Confused by dimension order in MONAI. #4872

GYDDHPY · 2022-08-09T09:08:36Z

GYDDHPY
Aug 9, 2022

I was reading SWIN UNETR code and was confused by the dimension order used in the model.

For BTCV dataset, the preprocessing method used in SWIN UNETR are similiar to UNETR ,which include:
LoadImaged,AddChanneld,Orientationd,Spacingd,ScaleIntensityRanged,CropForegroundd,RandCropByPosNegLabeld,RandFlipd,RandFlipd,RandFlipd,RandRotate90d,RandScaleIntensityd,RandShiftIntensityd,ToTensord.

The dimension order of the image after using these transforms seems to be [h w d].

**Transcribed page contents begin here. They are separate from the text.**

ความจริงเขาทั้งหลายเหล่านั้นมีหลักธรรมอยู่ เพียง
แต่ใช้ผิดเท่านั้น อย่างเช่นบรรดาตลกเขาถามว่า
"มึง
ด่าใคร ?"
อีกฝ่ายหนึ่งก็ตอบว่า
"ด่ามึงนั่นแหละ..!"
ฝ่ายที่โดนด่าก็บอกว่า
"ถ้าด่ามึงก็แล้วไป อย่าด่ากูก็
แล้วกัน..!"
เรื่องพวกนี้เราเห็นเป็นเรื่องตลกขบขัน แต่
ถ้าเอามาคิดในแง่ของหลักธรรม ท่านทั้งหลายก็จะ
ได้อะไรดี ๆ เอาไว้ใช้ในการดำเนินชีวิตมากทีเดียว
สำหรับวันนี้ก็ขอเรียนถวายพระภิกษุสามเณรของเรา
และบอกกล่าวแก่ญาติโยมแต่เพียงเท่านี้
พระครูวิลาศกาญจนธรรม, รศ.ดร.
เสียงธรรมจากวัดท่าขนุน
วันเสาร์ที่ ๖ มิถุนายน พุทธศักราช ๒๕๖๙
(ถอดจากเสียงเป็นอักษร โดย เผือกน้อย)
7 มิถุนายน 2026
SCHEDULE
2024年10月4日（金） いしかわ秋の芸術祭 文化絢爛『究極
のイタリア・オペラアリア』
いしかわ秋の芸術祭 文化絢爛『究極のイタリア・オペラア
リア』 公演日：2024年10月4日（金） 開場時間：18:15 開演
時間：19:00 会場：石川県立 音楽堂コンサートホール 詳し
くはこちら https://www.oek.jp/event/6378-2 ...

However, in the PatchEmbed module of SwinTransformer, the code directly used _, _, d, h, w = x_shape, which treat the image as the dimension order changed to be [d h w].

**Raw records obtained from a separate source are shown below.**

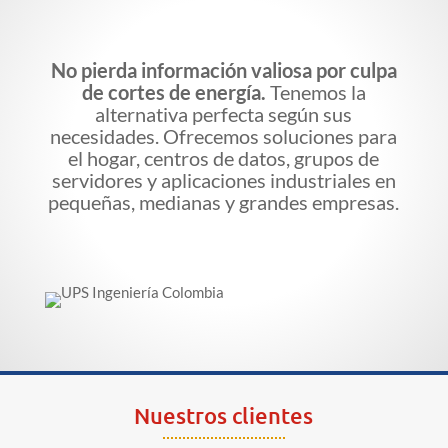
No pierda información valiosa por culpa
de cortes de energía.
Tenemos la
alternativa perfecta según sus
necesidades. Ofrecemos soluciones para
el hogar, centros de datos, grupos de
servidores y aplicaciones industriales en
pequeñas, medianas y grandes empresas.
Nuestros clientes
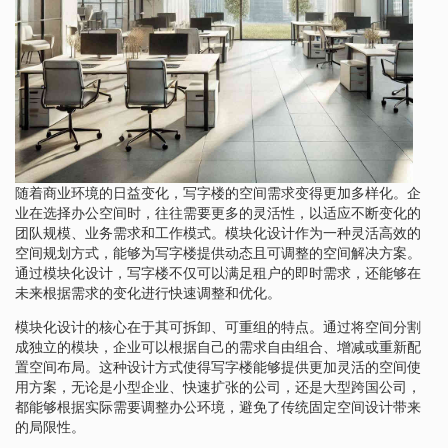
随着商业环境的日益变化，写字楼的空间需求变得更加多样化。企
业在选择办公空间时，往往需要更多的灵活性，以适应不断变化的
团队规模、业务需求和工作模式。模块化设计作为一种灵活高效的
空间规划方式，能够为写字楼提供动态且可调整的空间解决方案。
通过模块化设计，写字楼不仅可以满足租户的即时需求，还能够在
未来根据需求的变化进行快速调整和优化。
模块化设计的核心在于其可拆卸、可重组的特点。通过将空间分割
成独立的模块，企业可以根据自己的需求自由组合、增减或重新配
置空间布局。这种设计方式使得写字楼能够提供更加灵活的空间使
用方案，无论是小型企业、快速扩张的公司，还是大型跨国公司，
都能够根据实际需要调整办公环境，避免了传统固定空间设计带来
的局限性。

MONAI/monai/networks/blocks/patchembedding.py

Lines 122 to 180 in 456caed

    
           class PatchEmbed(nn.Module): 
        
               """ 
        
               Patch embedding block based on: "Liu et al., 
        
               Swin Transformer: Hierarchical Vision Transformer using Shifted Windows 
        
               <https://arxiv.org/abs/2103.14030>" 
        
               https://github.com/microsoft/Swin-Transformer 
        
               Unlike ViT patch embedding block: (1) input is padded to satisfy window size requirements (2) normalized if 
        
               specified (3) position embedding is not used. 
        
               Example:: 
        
                   >>> from monai.networks.blocks import PatchEmbed 
        
                   >>> PatchEmbed(patch_size=2, in_chans=1, embed_dim=48, norm_layer=nn.LayerNorm, spatial_dims=3) 
        
               """ 
        
               def __init__( 
        
                   self, 
        
                   patch_size: Union[Sequence[int], int] = 2, 
        
                   in_chans: int = 1, 
        
                   embed_dim: int = 48, 
        
                   norm_layer: Type[LayerNorm] = nn.LayerNorm, 
        
                   spatial_dims: int = 3, 
        
               ) -> None: 
        
                   """ 
        
                   Args: 
        
                       patch_size: dimension of patch size. 
        
                       in_chans: dimension of input channels. 
        
                       embed_dim: number of linear projection output channels. 
        
                       norm_layer: normalization layer. 
        
                       spatial_dims: spatial dimension. 
        
                   """ 
        
                   super().__init__() 
        
                   if not (spatial_dims == 2 or spatial_dims == 3): 
        
                       raise ValueError("spatial dimension should be 2 or 3.") 
        
                   patch_size = ensure_tuple_rep(patch_size, spatial_dims) 
        
                   self.patch_size = patch_size 
        
                   self.embed_dim = embed_dim 
        
                   self.proj = Conv[Conv.CONV, spatial_dims]( 
        
                       in_channels=in_chans, out_channels=embed_dim, kernel_size=patch_size, stride=patch_size 
        
                   ) 
        
                   if norm_layer is not None: 
        
                       self.norm = norm_layer(embed_dim) 
        
                   else: 
        
                       self.norm = None 
        
               def forward(self, x): 
        
                   x_shape = x.size() 
        
                   if len(x_shape) == 5: 
        
                       _, _, d, h, w = x_shape 
        
                       if w % self.patch_size[2] != 0: 
        
                           x = F.pad(x, (0, self.patch_size[2] - w % self.patch_size[2])) 
        
                       if h % self.patch_size[1] != 0: 
        
                           x = F.pad(x, (0, 0, 0, self.patch_size[1] - h % self.patch_size[1])) 
        
                       if d % self.patch_size[0] != 0: 
        
                           x = F.pad(x, (0, 0, 0, 0, 0, self.patch_size[0] - d % self.patch_size[0]))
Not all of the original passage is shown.